The world is going haywire at an alarming pace. Global warming is upending lives across the globe. In the past one month, heatwaves have scorched European countries including Greece, Spain, Poland, Germany and France. Temperature records are being broken and this is year is reported to be hottest ever, with the average global temperature hitting 17.18 degrees Celsius on July 4.
Temperatures of even more than 50 degrees Celsius are being experienced in parts of the world. No wonder, United Nations Secretary-General António Guterres has, rightly, warned that "the era of global boiling has arrived."
But it is not only boiling. Devastating floods are becoming common.
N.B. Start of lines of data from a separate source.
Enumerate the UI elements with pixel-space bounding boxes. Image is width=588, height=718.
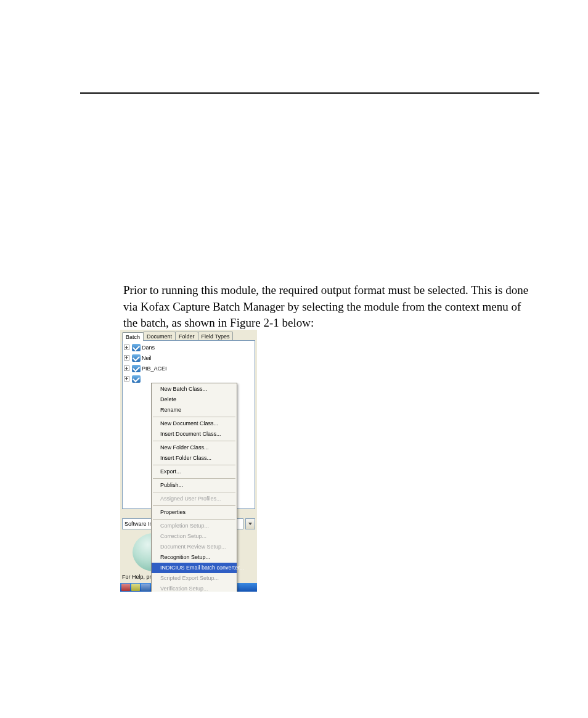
menu-correction-setup: Correction Setup...: [152, 531, 237, 542]
combo-dropdown-button[interactable]: [245, 518, 255, 529]
menu-document-review-setup: Document Review Setup...: [152, 542, 237, 552]
menu-insert-folder-class[interactable]: Insert Folder Class...: [152, 453, 237, 463]
task-icon[interactable]: [131, 584, 140, 591]
menu-scripted-export-setup: Scripted Export Setup...: [152, 573, 237, 584]
menu-assigned-user-profiles: Assigned User Profiles...: [152, 494, 237, 504]
menu-separator: [153, 492, 235, 492]
menu-separator: [153, 465, 235, 465]
menu-new-folder-class[interactable]: New Folder Class...: [152, 443, 237, 453]
menu-separator: [153, 478, 235, 479]
menu-delete[interactable]: Delete: [152, 394, 237, 405]
tab-strip: Batch Document Folder Field Types: [120, 330, 257, 340]
embedded-screenshot: Batch Document Folder Field Types Dans N…: [120, 330, 257, 592]
menu-separator: [153, 519, 235, 520]
batch-icon: [132, 344, 141, 351]
expand-icon[interactable]: [124, 365, 129, 371]
menu-export[interactable]: Export...: [152, 467, 237, 477]
tree-label: PIB_ACEI: [142, 365, 167, 372]
tab-folder[interactable]: Folder: [175, 332, 198, 340]
menu-insert-document-class[interactable]: Insert Document Class...: [152, 429, 237, 439]
menu-separator: [153, 505, 235, 506]
document-page: Prior to running this module, the requir…: [0, 0, 588, 718]
menu-publish[interactable]: Publish...: [152, 480, 237, 491]
batch-icon: [132, 365, 141, 372]
menu-new-batch-class[interactable]: New Batch Class...: [152, 384, 237, 394]
tab-batch[interactable]: Batch: [122, 332, 144, 341]
menu-completion-setup: Completion Setup...: [152, 521, 237, 531]
context-menu: New Batch Class... Delete Rename New Doc…: [151, 383, 237, 592]
tab-field-types[interactable]: Field Types: [198, 332, 234, 340]
menu-separator: [153, 417, 235, 417]
task-icon[interactable]: [141, 584, 150, 591]
tree-label: Dans: [142, 345, 155, 351]
tree-label: Neil: [142, 355, 152, 361]
tab-document[interactable]: Document: [143, 332, 176, 340]
menu-rename[interactable]: Rename: [152, 405, 237, 415]
menu-recognition-setup[interactable]: Recognition Setup...: [152, 552, 237, 563]
tree-item[interactable]: PIB_ACEI: [124, 363, 255, 373]
expand-icon[interactable]: [124, 345, 129, 350]
body-paragraph: Prior to running this module, the requir…: [123, 282, 536, 332]
expand-icon[interactable]: [124, 355, 129, 361]
batch-icon: [132, 354, 141, 362]
expand-icon[interactable]: [124, 376, 129, 381]
horizontal-rule: [80, 92, 539, 94]
menu-properties[interactable]: Properties: [152, 507, 237, 518]
menu-new-document-class[interactable]: New Document Class...: [152, 418, 237, 429]
task-icon[interactable]: [121, 584, 130, 591]
tree-item[interactable]: Dans: [124, 342, 255, 353]
batch-icon: [132, 375, 141, 383]
menu-separator: [153, 441, 235, 441]
menu-verification-setup: Verification Setup...: [152, 584, 237, 592]
menu-indicius-email-converter[interactable]: INDICIUS Email batch converter...: [152, 563, 237, 573]
tree-item[interactable]: Neil: [124, 353, 255, 363]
India, China and Japan have of late been experiencing extreme rain that has caused serious flooding that has forced governments to evacuate people to safety.
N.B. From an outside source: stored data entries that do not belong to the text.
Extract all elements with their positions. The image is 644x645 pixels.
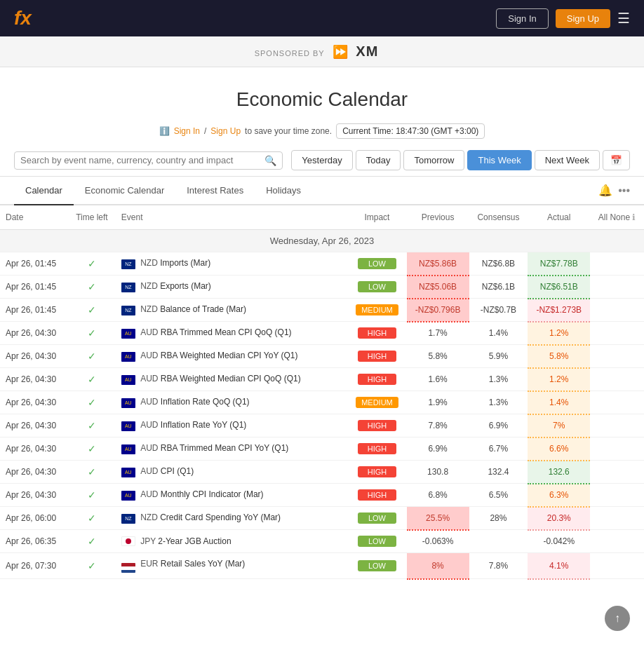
cell-consensus: NZ$6.8B (469, 252, 528, 276)
date-buttons: Yesterday Today Tomorrow This Week Next … (291, 150, 630, 170)
cell-all-none (590, 276, 644, 299)
table-row: Apr 26, 04:30 ✓ AU AUD RBA Weighted Medi… (0, 368, 644, 391)
currency-label: NZD (140, 512, 158, 522)
cell-consensus: 1.4% (469, 322, 528, 345)
currency-label: AUD (140, 443, 158, 453)
timezone-bar: ℹ️ Sign In / Sign Up to save your time z… (0, 118, 644, 144)
event-name: CPI (Q1) (161, 466, 194, 476)
completed-icon: ✓ (88, 397, 96, 408)
cell-date: Apr 26, 01:45 (0, 276, 68, 299)
cell-all-none (590, 322, 644, 345)
cell-previous: 5.8% (407, 345, 469, 368)
cell-date: Apr 26, 04:30 (0, 437, 68, 461)
cell-actual: 4.1% (528, 553, 590, 579)
cell-all-none (590, 437, 644, 461)
cell-event: NZ NZD Credit Card Spending YoY (Mar) (116, 507, 347, 530)
table-container: Date Time left Event Impact Previous Con… (0, 205, 644, 580)
more-options-icon[interactable]: ••• (618, 184, 630, 197)
completed-icon: ✓ (88, 512, 96, 524)
signup-button[interactable]: Sign Up (556, 9, 610, 28)
calendar-picker-button[interactable]: 📅 (603, 150, 630, 170)
cell-check: ✓ (68, 461, 116, 484)
cell-actual: 6.3% (528, 484, 590, 507)
impact-badge: LOW (358, 512, 396, 524)
signin-link[interactable]: Sign In (174, 126, 200, 136)
tab-economic-calendar[interactable]: Economic Calendar (74, 177, 175, 205)
cell-actual: 1.2% (528, 368, 590, 391)
completed-icon: ✓ (88, 304, 96, 315)
cell-all-none (590, 299, 644, 322)
cell-impact: LOW (347, 530, 406, 553)
cell-actual: 6.6% (528, 437, 590, 461)
impact-badge: HIGH (358, 466, 396, 477)
col-actual: Actual (528, 205, 590, 230)
cell-check: ✓ (68, 484, 116, 507)
table-row: Apr 26, 04:30 ✓ AU AUD CPI (Q1) HIGH 130… (0, 461, 644, 484)
cell-actual: -0.042% (528, 530, 590, 553)
xm-logo: ⏩ XM (333, 43, 384, 60)
currency-label: NZD (140, 258, 158, 268)
cell-all-none (590, 368, 644, 391)
col-time-left: Time left (68, 205, 116, 230)
currency-label: AUD (140, 397, 158, 407)
table-row: Apr 26, 04:30 ✓ AU AUD RBA Trimmed Mean … (0, 437, 644, 461)
col-impact: Impact (347, 205, 406, 230)
cell-all-none (590, 461, 644, 484)
table-row: Apr 26, 06:00 ✓ NZ NZD Credit Card Spend… (0, 507, 644, 530)
cell-consensus: -NZ$0.7B (469, 299, 528, 322)
this-week-button[interactable]: This Week (467, 150, 531, 170)
search-input[interactable] (20, 155, 262, 165)
event-name: RBA Trimmed Mean CPI QoQ (Q1) (161, 327, 292, 337)
today-button[interactable]: Today (356, 150, 401, 170)
signin-button[interactable]: Sign In (496, 8, 548, 29)
all-none-label: All None (598, 212, 630, 222)
current-time[interactable]: Current Time: 18:47:30 (GMT +3:00) (336, 123, 485, 139)
cell-event: AU AUD CPI (Q1) (116, 461, 347, 484)
yesterday-button[interactable]: Yesterday (291, 150, 352, 170)
table-row: Apr 26, 04:30 ✓ AU AUD Inflation Rate Qo… (0, 391, 644, 414)
table-row: Apr 26, 04:30 ✓ AU AUD RBA Weighted Medi… (0, 345, 644, 368)
events-table: Date Time left Event Impact Previous Con… (0, 205, 644, 580)
tab-interest-rates[interactable]: Interest Rates (175, 177, 255, 205)
completed-icon: ✓ (88, 560, 96, 571)
cell-previous: 1.9% (407, 391, 469, 414)
xm-brand: XM (356, 43, 378, 60)
tab-calendar[interactable]: Calendar (14, 177, 74, 205)
impact-badge: HIGH (358, 489, 396, 501)
table-row: Apr 26, 04:30 ✓ AU AUD Inflation Rate Yo… (0, 414, 644, 437)
cell-date: Apr 26, 04:30 (0, 345, 68, 368)
cell-impact: MEDIUM (347, 299, 406, 322)
next-week-button[interactable]: Next Week (535, 150, 600, 170)
cell-event: AU AUD RBA Trimmed Mean CPI QoQ (Q1) (116, 322, 347, 345)
bell-icon[interactable]: 🔔 (598, 184, 612, 197)
tomorrow-button[interactable]: Tomorrow (403, 150, 464, 170)
cell-check: ✓ (68, 391, 116, 414)
cell-date: Apr 26, 01:45 (0, 299, 68, 322)
cell-actual: 5.8% (528, 345, 590, 368)
cell-all-none (590, 391, 644, 414)
signup-link[interactable]: Sign Up (210, 126, 241, 136)
impact-badge: HIGH (358, 420, 396, 431)
cell-date: Apr 26, 04:30 (0, 414, 68, 437)
currency-label: AUD (140, 489, 158, 499)
page-title: Economic Calendar (14, 88, 630, 111)
header-nav: Sign In Sign Up ☰ (496, 8, 630, 29)
header: fx Sign In Sign Up ☰ (0, 0, 644, 36)
cell-impact: LOW (347, 252, 406, 276)
event-name: Retail Sales YoY (Mar) (161, 559, 246, 569)
event-name: Exports (Mar) (160, 281, 211, 291)
tabs: Calendar Economic Calendar Interest Rate… (0, 177, 644, 205)
cell-check: ✓ (68, 530, 116, 553)
col-date: Date (0, 205, 68, 230)
cell-actual: 7% (528, 414, 590, 437)
search-icon[interactable]: 🔍 (264, 155, 276, 166)
cell-consensus: 6.9% (469, 414, 528, 437)
cell-event: AU AUD Inflation Rate QoQ (Q1) (116, 391, 347, 414)
date-section-row: Wednesday, Apr 26, 2023 (0, 230, 644, 252)
hamburger-icon[interactable]: ☰ (617, 10, 630, 27)
table-row: Apr 26, 01:45 ✓ NZ NZD Exports (Mar) LOW… (0, 276, 644, 299)
cell-date: Apr 26, 04:30 (0, 322, 68, 345)
cell-check: ✓ (68, 414, 116, 437)
tab-holidays[interactable]: Holidays (255, 177, 312, 205)
cell-date: Apr 26, 01:45 (0, 252, 68, 276)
Africa has had its fair share of climate woes including flooding and protracted drought spells. Mozambique is still struggling to recover from the devastating effects of Cyclone Freddy that hit the country’s coast in March this year and destroyed the country’s power supply lines.
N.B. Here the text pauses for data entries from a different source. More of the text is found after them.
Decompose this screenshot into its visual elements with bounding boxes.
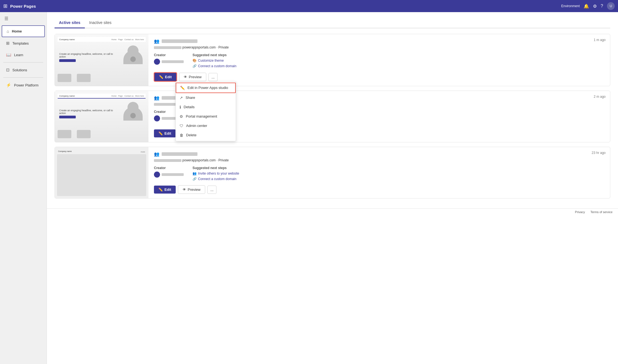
edit-button-1[interactable]: ✏️ Edit <box>154 72 177 82</box>
site-users-icon-3: 👥 <box>154 151 159 157</box>
creator-name-blurred-1 <box>162 60 184 63</box>
sidebar: ☰ ⌂ Home ⊞ Templates 📖 Learn ⊡ Solutions… <box>0 12 47 364</box>
thumb3-company-name: Company name <box>58 150 72 152</box>
edit-pencil-icon-2: ✏️ <box>158 131 163 135</box>
site-creator-section-1: Creator <box>154 53 184 68</box>
thumb-headline: Create an engaging headline, welcome, or… <box>59 53 119 58</box>
sidebar-divider-2 <box>3 77 43 78</box>
dropdown-delete[interactable]: 🗑 Delete <box>176 131 236 140</box>
edit-button-3[interactable]: ✏️ Edit <box>154 186 176 194</box>
edit-pencil-icon-3: ✏️ <box>158 188 163 192</box>
edit-powerapp-icon: ✏️ <box>180 86 185 90</box>
sidebar-item-label-templates: Templates <box>12 41 29 45</box>
creator-name-blurred-3 <box>162 173 184 176</box>
site-step-1-1[interactable]: 🔗 Connect a custom domain <box>193 64 236 68</box>
site-thumb-2: Company name Home Page Contact us More h… <box>55 91 148 142</box>
thumb-widget-1 <box>58 74 71 82</box>
sidebar-item-power-platform[interactable]: ⚡ Power Platform <box>2 80 45 91</box>
more-wrapper-1: ... ✏️ Edit in Power Apps studio ↗ Share <box>208 73 218 81</box>
site-actions-1: ✏️ Edit 👁 Preview ... ✏️ <box>154 72 605 82</box>
content-inner: Active sites Inactive sites Company name… <box>47 12 618 208</box>
preview-button-1[interactable]: 👁 Preview <box>179 73 206 81</box>
site-card-1: Company name Home Page Contact us More h… <box>55 34 610 86</box>
site-creator-section-3: Creator <box>154 166 184 181</box>
content-area: Active sites Inactive sites Company name… <box>47 12 618 364</box>
main-layout: ☰ ⌂ Home ⊞ Templates 📖 Learn ⊡ Solutions… <box>0 12 618 364</box>
templates-icon: ⊞ <box>6 41 10 46</box>
dropdown-edit-powerapp[interactable]: ✏️ Edit in Power Apps studio <box>176 83 236 93</box>
sidebar-item-label-power-platform: Power Platform <box>14 83 39 87</box>
site-url-1: powerappsportals.com · Private <box>154 45 605 49</box>
edit-button-2[interactable]: ✏️ Edit <box>154 129 176 137</box>
site-thumb-1: Company name Home Page Contact us More h… <box>55 34 148 86</box>
dropdown-share[interactable]: ↗ Share <box>176 93 236 102</box>
notification-icon[interactable]: 🔔 <box>584 4 589 9</box>
thumb-cloud <box>123 50 143 64</box>
sidebar-item-home[interactable]: ⌂ Home <box>2 25 45 37</box>
creator-label-1: Creator <box>154 53 184 57</box>
step-text-1-0: Customize theme <box>198 59 224 63</box>
sidebar-item-templates[interactable]: ⊞ Templates <box>2 38 45 49</box>
site-card-3: Company name more 23 hr ago 👥 <box>55 147 610 199</box>
site-step-1-0[interactable]: 🎨 Customize theme <box>193 59 236 63</box>
terms-link[interactable]: Terms of service <box>590 210 612 214</box>
thumb2-cloud <box>123 107 143 121</box>
help-icon[interactable]: ? <box>601 4 603 9</box>
preview-button-3[interactable]: 👁 Preview <box>178 185 205 194</box>
site-time-3: 23 hr ago <box>592 151 606 155</box>
site-time-2: 2 m ago <box>594 95 606 99</box>
thumb-widget-2 <box>77 74 91 82</box>
sidebar-menu-toggle[interactable]: ☰ <box>0 12 47 25</box>
thumb2-company-name: Company name <box>59 95 75 97</box>
dropdown-details[interactable]: ℹ Details <box>176 102 236 112</box>
site-thumb-3: Company name more <box>55 147 148 198</box>
thumb-nav-2: Page <box>118 39 123 40</box>
site-actions-3: ✏️ Edit 👁 Preview ... <box>154 185 605 194</box>
site-step-3-1[interactable]: 🔗 Connect a custom domain <box>193 177 239 181</box>
dropdown-admin-center[interactable]: 🛡 Admin center <box>176 121 236 131</box>
site-title-row-1: 👥 <box>154 39 605 44</box>
more-button-3[interactable]: ... <box>207 186 217 194</box>
site-url-blurred-3 <box>154 159 181 162</box>
tabs-bar: Active sites Inactive sites <box>55 18 610 28</box>
apps-grid-icon[interactable]: ⊞ <box>3 3 7 9</box>
thumb2-headline: Create an engaging headline, welcome, or… <box>59 109 119 115</box>
preview-eye-icon-1: 👁 <box>184 75 187 79</box>
step-icon-1-1: 🔗 <box>193 64 197 68</box>
site-step-3-0[interactable]: 👥 Invite others to your website <box>193 172 239 175</box>
site-users-icon-1: 👥 <box>154 39 159 44</box>
step-text-3-1: Connect a custom domain <box>198 177 236 181</box>
thumb2-nav-3: Contact us <box>124 95 134 97</box>
next-steps-label-3: Suggested next steps <box>193 166 239 170</box>
power-platform-icon: ⚡ <box>6 83 11 88</box>
site-steps-section-3: Suggested next steps 👥 Invite others to … <box>193 166 239 181</box>
creator-avatar-2 <box>154 115 160 121</box>
step-text-1-1: Connect a custom domain <box>198 64 236 68</box>
site-info-1: 1 m ago 👥 powerappsportals.com · Private <box>148 34 610 86</box>
sidebar-item-solutions[interactable]: ⊡ Solutions <box>2 64 45 75</box>
app-title: Power Pages <box>10 4 559 9</box>
creator-label-3: Creator <box>154 166 184 170</box>
topbar-icons: Environment 🔔 ⚙ ? U <box>561 2 615 10</box>
sidebar-item-label-learn: Learn <box>14 53 23 57</box>
home-icon: ⌂ <box>7 29 9 34</box>
site-steps-section-1: Suggested next steps 🎨 Customize theme 🔗… <box>193 53 236 68</box>
preview-eye-icon-3: 👁 <box>183 188 186 192</box>
thumb3-content <box>57 154 146 196</box>
thumb2-nav-2: Page <box>118 95 123 97</box>
site-meta-3: Creator Suggested next steps 👥 Invite ot… <box>154 166 605 181</box>
dropdown-portal-mgmt[interactable]: ⚙ Portal management <box>176 112 236 121</box>
more-button-1[interactable]: ... <box>208 73 218 81</box>
tab-active-sites[interactable]: Active sites <box>55 18 85 28</box>
thumb-cta-btn <box>59 59 76 62</box>
creator-avatar-1 <box>154 59 160 65</box>
tab-inactive-sites[interactable]: Inactive sites <box>85 18 116 28</box>
user-avatar[interactable]: U <box>607 2 615 10</box>
privacy-link[interactable]: Privacy <box>575 210 585 214</box>
dropdown-menu-1: ✏️ Edit in Power Apps studio ↗ Share ℹ D… <box>175 81 236 141</box>
sidebar-item-learn[interactable]: 📖 Learn <box>2 49 45 60</box>
step-icon-1-0: 🎨 <box>193 59 197 63</box>
thumb2-cta <box>59 116 76 118</box>
site-title-blurred-1 <box>162 39 197 43</box>
settings-icon[interactable]: ⚙ <box>593 4 597 9</box>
These are some of the warning signs that African governments should take seriously.
While no country in the world can boast that it is adequately prepared to deal with climate change and its adverse effects, third world countries where Africa lies are the most unprepared.
African leaders should ask themselves what would happen if their countries, where only a small fraction of the population owns air conditioners, were hit by record-high temperatures. That would likely result in mass deaths.
So even as they strive to move the countries from rain-fed agriculture, leaders should prepare well for the worst climate scenarios, including devastating floods and record-high temperatures by training emergency teams across their territories and acquiring rescue equipment for they do not know when disaster will strike.